You say this Brother here goes to school eight years to be an auto mechanic. And that teacher who used to be an auto mechanic, he tells him, "Well, nigger, you gotta go on what we call on-the-job-training." And he says, ‘Damn, with all this theory I got, I gotta go to on-the-job-training? What for?"
He said, ‘On on-the-job-training he works with me. I’ve been here for 20 years. When I started work, they didn't even have auto mechanics. I ain't got no theory, I just got a whole bunch of practice.’
What happened? A car came in making a whole lot of funny noise. This Brother here go get his book. He on page one, he ain't got to page 200. I'm sitting here listening to the car. He says, ‘What do you think it is?’
I say, ‘I think it’s the carburetor.’
He says, ‘No I don't see anywhere in here where it says a carburetor make no noise like that.’ And he says, "How do you know it’s the carburetor?’
I said, ‘Well, nigger, with all them degrees as many as a thermometer, around 20 years ago, 19 to be exact, I was listening to the same kind of noise.’ And what I did was I took apart the voltage regulator and it wasn't that. Then I took apart the alternator and it wasn't that. I took apart the generator brushes and it wasn't that. I took apart the generator and it wasn't that. I took apart the generator and it wasn't even that. After I took apart all that I finally got to the carburetor and when I got to the carburetor I found that that's what it was. And I told myself that 'fool, next time you hear this sound you better take apart the carburetor first.'
How did he learn? He learned through practice.
I don’t care how much theory you got, if it don't have any practice applied to it, then that theory happens to be irrelevant. Right? Any theory you get, practice it. And when you practice it you make some mistakes. When you make a mistake, you correct that theory, and then it will be corrected theory that will be able to be applied and used in any situation. That’s what we've got to be able to do.
Every time I speak in a church I always try to say something, you know, about Martin Luther King. I have a lot of respect for Martin Luther King.
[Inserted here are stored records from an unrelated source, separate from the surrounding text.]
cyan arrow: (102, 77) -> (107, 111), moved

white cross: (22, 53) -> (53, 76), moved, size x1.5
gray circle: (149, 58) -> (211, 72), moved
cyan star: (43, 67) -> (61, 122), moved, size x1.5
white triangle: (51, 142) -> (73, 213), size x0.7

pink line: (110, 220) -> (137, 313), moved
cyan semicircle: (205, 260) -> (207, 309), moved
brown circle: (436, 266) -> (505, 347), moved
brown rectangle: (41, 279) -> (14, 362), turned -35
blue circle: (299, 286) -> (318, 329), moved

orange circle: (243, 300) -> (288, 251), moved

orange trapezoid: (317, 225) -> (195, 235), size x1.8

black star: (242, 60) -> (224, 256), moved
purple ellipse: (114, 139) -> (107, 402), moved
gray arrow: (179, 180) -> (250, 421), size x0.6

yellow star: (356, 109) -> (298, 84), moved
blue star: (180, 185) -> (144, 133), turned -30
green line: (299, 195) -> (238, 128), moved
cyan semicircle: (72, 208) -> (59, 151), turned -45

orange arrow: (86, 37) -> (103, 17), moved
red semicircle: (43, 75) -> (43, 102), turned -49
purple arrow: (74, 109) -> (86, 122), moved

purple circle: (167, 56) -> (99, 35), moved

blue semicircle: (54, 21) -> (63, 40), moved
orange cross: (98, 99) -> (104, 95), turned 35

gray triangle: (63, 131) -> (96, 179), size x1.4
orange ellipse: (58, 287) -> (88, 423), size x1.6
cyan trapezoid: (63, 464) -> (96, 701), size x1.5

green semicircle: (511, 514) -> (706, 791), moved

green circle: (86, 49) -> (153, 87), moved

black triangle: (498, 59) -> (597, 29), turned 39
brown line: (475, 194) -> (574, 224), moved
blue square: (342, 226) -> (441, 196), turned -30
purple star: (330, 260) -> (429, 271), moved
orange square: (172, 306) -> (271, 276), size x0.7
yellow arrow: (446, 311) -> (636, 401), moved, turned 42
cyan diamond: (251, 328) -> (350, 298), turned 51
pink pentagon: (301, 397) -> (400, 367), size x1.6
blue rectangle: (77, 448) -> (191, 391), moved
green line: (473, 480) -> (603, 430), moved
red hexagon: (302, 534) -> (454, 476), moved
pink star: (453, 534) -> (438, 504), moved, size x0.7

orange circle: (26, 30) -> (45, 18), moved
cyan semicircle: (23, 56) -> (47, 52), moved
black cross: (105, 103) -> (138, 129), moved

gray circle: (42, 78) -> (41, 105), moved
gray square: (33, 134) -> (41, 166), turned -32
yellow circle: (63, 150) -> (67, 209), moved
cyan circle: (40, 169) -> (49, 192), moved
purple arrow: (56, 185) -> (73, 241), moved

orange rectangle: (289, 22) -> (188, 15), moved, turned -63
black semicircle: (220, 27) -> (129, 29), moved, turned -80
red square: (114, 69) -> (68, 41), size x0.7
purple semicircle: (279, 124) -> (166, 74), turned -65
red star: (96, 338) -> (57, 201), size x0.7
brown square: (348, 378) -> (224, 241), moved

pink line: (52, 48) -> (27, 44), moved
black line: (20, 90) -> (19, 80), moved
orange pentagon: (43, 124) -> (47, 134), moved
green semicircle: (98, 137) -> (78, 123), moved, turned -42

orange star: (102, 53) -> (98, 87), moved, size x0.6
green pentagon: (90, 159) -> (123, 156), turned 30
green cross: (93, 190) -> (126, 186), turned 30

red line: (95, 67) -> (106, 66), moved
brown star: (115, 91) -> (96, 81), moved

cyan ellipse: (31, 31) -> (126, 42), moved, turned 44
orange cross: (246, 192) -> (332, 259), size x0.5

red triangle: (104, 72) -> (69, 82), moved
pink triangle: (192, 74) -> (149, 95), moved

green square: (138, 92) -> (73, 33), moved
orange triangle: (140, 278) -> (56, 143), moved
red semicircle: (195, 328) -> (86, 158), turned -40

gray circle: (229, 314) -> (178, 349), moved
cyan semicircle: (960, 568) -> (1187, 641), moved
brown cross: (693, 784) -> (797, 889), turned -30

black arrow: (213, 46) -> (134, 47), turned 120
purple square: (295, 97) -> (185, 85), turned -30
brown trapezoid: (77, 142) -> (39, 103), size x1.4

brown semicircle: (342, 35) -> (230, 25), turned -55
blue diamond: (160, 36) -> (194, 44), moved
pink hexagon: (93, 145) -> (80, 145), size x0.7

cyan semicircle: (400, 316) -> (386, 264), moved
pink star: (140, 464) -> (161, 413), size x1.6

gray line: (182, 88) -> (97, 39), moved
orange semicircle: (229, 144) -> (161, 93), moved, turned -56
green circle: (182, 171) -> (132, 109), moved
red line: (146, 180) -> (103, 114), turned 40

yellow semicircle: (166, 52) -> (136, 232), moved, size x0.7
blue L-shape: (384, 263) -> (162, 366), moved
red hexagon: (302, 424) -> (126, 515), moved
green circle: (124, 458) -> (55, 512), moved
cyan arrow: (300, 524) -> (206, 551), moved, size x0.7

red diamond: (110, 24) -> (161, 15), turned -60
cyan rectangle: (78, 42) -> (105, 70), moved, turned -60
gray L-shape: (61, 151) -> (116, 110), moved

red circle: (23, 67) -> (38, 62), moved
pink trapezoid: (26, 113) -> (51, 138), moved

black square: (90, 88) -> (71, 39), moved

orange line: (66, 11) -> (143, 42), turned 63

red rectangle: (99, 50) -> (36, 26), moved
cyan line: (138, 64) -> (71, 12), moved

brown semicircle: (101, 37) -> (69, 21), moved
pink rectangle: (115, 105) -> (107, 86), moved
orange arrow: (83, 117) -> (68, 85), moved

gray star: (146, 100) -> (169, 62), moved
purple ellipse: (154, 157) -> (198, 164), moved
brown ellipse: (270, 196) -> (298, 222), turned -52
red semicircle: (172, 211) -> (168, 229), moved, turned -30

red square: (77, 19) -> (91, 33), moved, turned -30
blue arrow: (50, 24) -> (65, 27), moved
I think he was one of the greatest orators that the country ever produced. And I listened to anyone who speaks well, because I like to listen to that. Martin Luther King said that it might look dark sometime, and it might look dark over here on the North Side… And we're not worried about it being dark. He said that the arm of the moral universe is long, but it bends toward heaven.
We got Huey P. Newton in jail, and Eldridge Cleaver underground. And Alprentice Bunchy Carter has been murdered; Bobby Hutton and John Huggins been murdered. And a lot of people think that the Black Panther Party in a sense is giving up. But let us say this: That we've made the kind of commitment to the people that hardly anyone else has ever made.
We have decided that although some of us come from what some of you would call petty-bourgeois families, though some of us could be in a sense on what you call the mountaintop. We could be integrated into the society working with people that we may never have a chance to work with. Maybe we could be on the mountaintop and maybe we wouldn't have to be hidin' when we go to speak places like this. Maybe we wouldn't have to worry about court cases and going to jail and being sick. We say that even though all of those luxuries exist on the mountaintop, we understand that you people and your problems are right here in the valley.
We in the Black Panther Party, because of our dedication and understanding, went into the valley knowing that the people are in the valley, knowing that our plight is the same plight as the people in the valley, knowing that our enemies are on the mountain, to our friends are in the valley, and even though it’s nice to be on the mountaintop, we're going back to the valley. Because we understand that there's work to be done in the valley, and when we get through with this work in the valley, then we got to go to the mountaintop. We're going to the mountaintop because there's a motherfucker on the mountaintop that's playing King, and he's been bullshitting us. And we’ve got to go up on the mountain top not for the purpose of living his lifestyle and living like he lives. We've got to go up on the mountain top to make this motherfucker understand, goddamnit, that we are coming from the valley!”